I do have a propane torch. I have never heard of that trick, and I may have to try it out tomorrow before work if I get a chance. I work second shift right now, so my schedules all screwy.

I wish I wasn't such a maniac when it comes to my temper, I had to walk away from it in frustration.
 
No problem. I had to go eat some supper. Gonna have to go to bed pretty soon, but I wanted to check back in.

The torch trick works real good on a single cylinder lawn mower. In your case, you're cleaning the plugs.
It will burn the carbon and other fouling off. You can see it glowing brighter and flaking off.

With a lawn mower, you can get the plug good and clean and then screw it in hot.
Helps vaporize the gas and makes it crank.
Can't do that with a truck. Too many plugs and too hard to put them back hot.
But it does a good cleaning job.

Just do what you can, hopefully there will be some other ideas tomorrow.
 
Some auto parts stores can test the ignition control module.

All you gotta do to get at it is pull the disributor cap, unhook the three connectors, and unscrew the module. Very simple, four screws total.
 
Having never had one to worry about, I can only go by what I read here. Out of dozens of threads, it sounds like the reliability of store testing of those is about 50%.
At best.
But that is for trucks that have intermittent problems. If the coil is not firing at all, I would suspect that a bad module would be much easier to detect.
 
That is why I usually have mine tested multiple times.

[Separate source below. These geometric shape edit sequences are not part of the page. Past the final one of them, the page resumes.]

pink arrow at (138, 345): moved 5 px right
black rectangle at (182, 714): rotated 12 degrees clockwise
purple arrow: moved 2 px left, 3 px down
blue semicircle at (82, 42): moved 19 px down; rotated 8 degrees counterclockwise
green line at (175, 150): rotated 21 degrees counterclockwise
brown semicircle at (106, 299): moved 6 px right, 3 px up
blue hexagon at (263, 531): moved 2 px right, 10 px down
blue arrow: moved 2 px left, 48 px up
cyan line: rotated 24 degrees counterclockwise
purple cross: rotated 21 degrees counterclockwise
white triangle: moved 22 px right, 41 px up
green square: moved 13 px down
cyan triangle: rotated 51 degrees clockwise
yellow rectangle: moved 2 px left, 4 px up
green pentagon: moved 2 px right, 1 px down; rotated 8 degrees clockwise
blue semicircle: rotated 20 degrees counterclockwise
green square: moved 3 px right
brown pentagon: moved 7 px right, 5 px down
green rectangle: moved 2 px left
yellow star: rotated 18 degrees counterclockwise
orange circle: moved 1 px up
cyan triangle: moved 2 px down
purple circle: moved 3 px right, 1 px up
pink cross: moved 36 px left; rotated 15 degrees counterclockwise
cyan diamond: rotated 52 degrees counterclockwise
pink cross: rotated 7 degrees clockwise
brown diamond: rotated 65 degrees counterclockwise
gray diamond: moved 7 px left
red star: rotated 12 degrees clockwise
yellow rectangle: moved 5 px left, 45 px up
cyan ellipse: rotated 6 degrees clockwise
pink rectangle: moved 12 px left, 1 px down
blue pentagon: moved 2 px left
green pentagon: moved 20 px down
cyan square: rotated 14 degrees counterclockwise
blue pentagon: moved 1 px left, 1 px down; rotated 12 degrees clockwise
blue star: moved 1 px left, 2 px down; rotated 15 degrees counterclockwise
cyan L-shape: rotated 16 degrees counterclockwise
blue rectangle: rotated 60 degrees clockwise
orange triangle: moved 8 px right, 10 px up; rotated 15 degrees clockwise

When I tested it at the auto shop in my backyard, It failed the first test, passed the second, passed the third, and when I shook it, failed the fourth.

A good one should never fail, but a bad one may occasionally pass.
 
quick... easy test....

remove the dist cap from the dist....

you will see a few plugs where wires plug into the cap ( not the plug wires the small ones...)

leave the one with the wide plug attached to the cap.... this is the one that leads into the module inside the dist itself..

there are two other plugs.... one is where you should have connected the tach..and the other is 12 volt + when you turn on the key.

unplug both of them...

Take a piece of wire from the 12 volt + terminal on the cap ( crimp a terminal on to fit the wire to the cap) and then put the cap back on the dist.

attach the other end of the wire to the + on the battery.
crank the engine.
it should start or make plenty of spark at the plugs.

basically what you are doing is eliminating ALL of the wiring in the truck and hot wiring the dist. If you don't get any spark still... then it's in the dist itself.... module/coil/bad ground...

HEI's are so easy.... you can hook one to 12 volts and spin the drive gear with your hand and they will throw spark...


Are you sure the rotor is turning ?

long shot but I have seen a broken drive gear pins or a broken timing chain throw a lot of people...
bump the engine with the cap off .... make sure the rotor moves....
 
quick... easy test....

remove the dist cap from the dist....

you will see a few plugs where wires plug into the cap ( not the plug wires the small ones...)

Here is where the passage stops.